Advice on a multithreaded netisr patch?

Sun Apr 5 10:25:44 PDT 2009

--- On Sun, 4/5/09, Robert Watson <rwatson at FreeBSD.org> wrote:

> From: Robert Watson <rwatson at FreeBSD.org>
> Subject: Re: Advice on a multithreaded netisr  patch?
> To: "Ivan Voras" <ivoras at freebsd.org>
> Cc: freebsd-net at freebsd.org
> Date: Sunday, April 5, 2009, 9:54 AM
> On Sun, 5 Apr 2009, Ivan Voras wrote:
> 
> >>> I thought this has something to deal with NIC
> moderation (em) but can't really explain it.

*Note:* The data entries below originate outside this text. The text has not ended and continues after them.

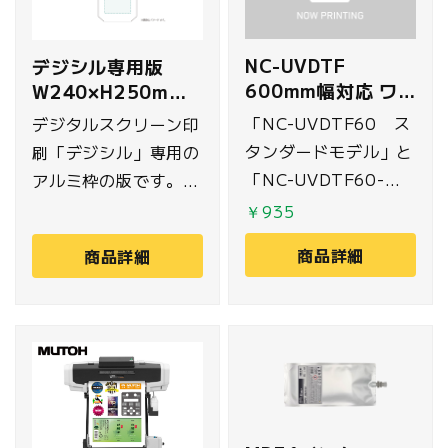
NC-UVDTF
デジシル専用版
600mm幅対応 ワ
W240×H250mm
イパー
(Tシャツ襟下用・
「NC-UVDTF60 ス
デジタルスクリーン印
トートバッグ用)
タンダードモデル」と
刷「デジシル」専用の
「NC-UVDTF60-
アルミ枠の版です。紗
PLUS 金銀フィルム
張りをして、プリント
￥935
対応モデル」に対応し
範囲以外に乳剤を塗り
商品詳細
商品詳細
たワイパーです。
露光したもので、プリ
※NC-UVDTF30
ント範囲は別途専用フ
30cm幅モデルには対
ィルムを貼り付け、製
応しておりませんので
版します。こちらは最
ご注意ください。
大W240×H250mm
のプリント範囲に対応
しており、Tシャツの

The bad
> performance part (not the jump) is also visible over the
> loopback interface.
> >> 
> >> FYI, if you want high performance, you really want
> a card supporting multiple input queues -- igb, cxgb, mxge,
> etc.  if_em-only cards are fundamentally less scalable in an
> SMP environment because they require input or output to
> occur only from one CPU at a time.
> > 
> > Makes sense, but on the other hand - I see people are
> routing at least 250,000 packets per seconds per direction
> with these cards, so they probably aren't the bottleneck
> (pro/1000 pt on pci-e).
> 
> The argument is not that they are slower (although they
> probably are a bit slower), rather that they introduce
> serialization bottlenecks by requiring synchronization
> between CPUs in order to distribute the work.  Certainly
> some of the scalability issues in the stack are not a result
> of that, but a good number are.
> 
> Historically, we've had a number of bottlenecks in,
> say, the bulk data receive and send paths, such as:
> 
> - Initial receipt and processing of packets on a single CPU
> as a result of a
>   single input queue from the hardware.  Addressed by using
> multiple input
>   queue hardware with appropriately configured drivers
> (generally the default
>   is to use multiple input queues in 7.x and 8.x for
> supporting hardware).
> 
> - Cache line contention on stats data structures in drivers
> and various levels
>   of the network stack due to bouncing around exclusive
> ownership of the cache
>   line.  ifnet introduces at least a few, but I think most
> of the interesting
>   ones are at the IP and TCP layers for receipt.
> 
> - Global locks protecting connection lists, all rwlocks as
> of 7.1, but not
>   necessarily always used read-only for packet processing. 
> For UDP we do a
>   very good job at avoiding write locks, but for TCP in 7.x
> we still use a
>   global write lock, if briefly, for every packet. 
> There's a change in 8.x to
>   use a global read lock for most packets, especially
> steady state packets,
>   but I didn't merge it for 7.2 because it's not
> well-benchmarked.  Assuming I
>   get positive feedback from more people, I will merge them
> before 7.3.
> 
> - If the user application is multi-threaded and receiving
> from many threads at
>   once, we see contention on the file descriptor table
> lock.  This was
>   markedly improved by the file descriptor table locking
> rewrite in 7.0, but
>   we're continuing to look for ways to mitigate this. 
> A lockless approach
>   would be really nice...
> 
> On the transmit path, the bottlenecks are similar but
> different:
> 
> - Neither 7.x nor 8.x supports multiple transmit queues as
> shipped; Kip has
>   patches for both that add it for cxgb.  Maintaining
> ordering here, and
>   ideally affinity to the appropriate associated input
> queue, is important.
>   As the patches aren't in the tree yet, or for
> single-queue drivers,
>   contention on the device driver send path and queues can
> be significant,
>   especially for device drivers where the send and receive
> path are protected
>   by the same lock (bge!).

I'm curious as to your assertion that hardware transmit queues are a 
big win. You're really just loading a transmit ring well ahead of actual transmission; there's no need to force a "start" for
each packet queued. You then have more overheard managing the multiple
queues; more memory used, more cpu cache needed, more interrupts
 (perhaps), overhead generating the flowid. It seems to me that a more
efficient method of transmitting, such as offloading the transmit
workload to a kernel task, would be more effective than using
multiple transmit queues. All the source thread has to do is queue
the packet and get out.

As an aside, why is Kip doing development on a Chelsio card rather
than a more mainstream product such as Intel or Broadcom that would
generate more widespread interest?

Barney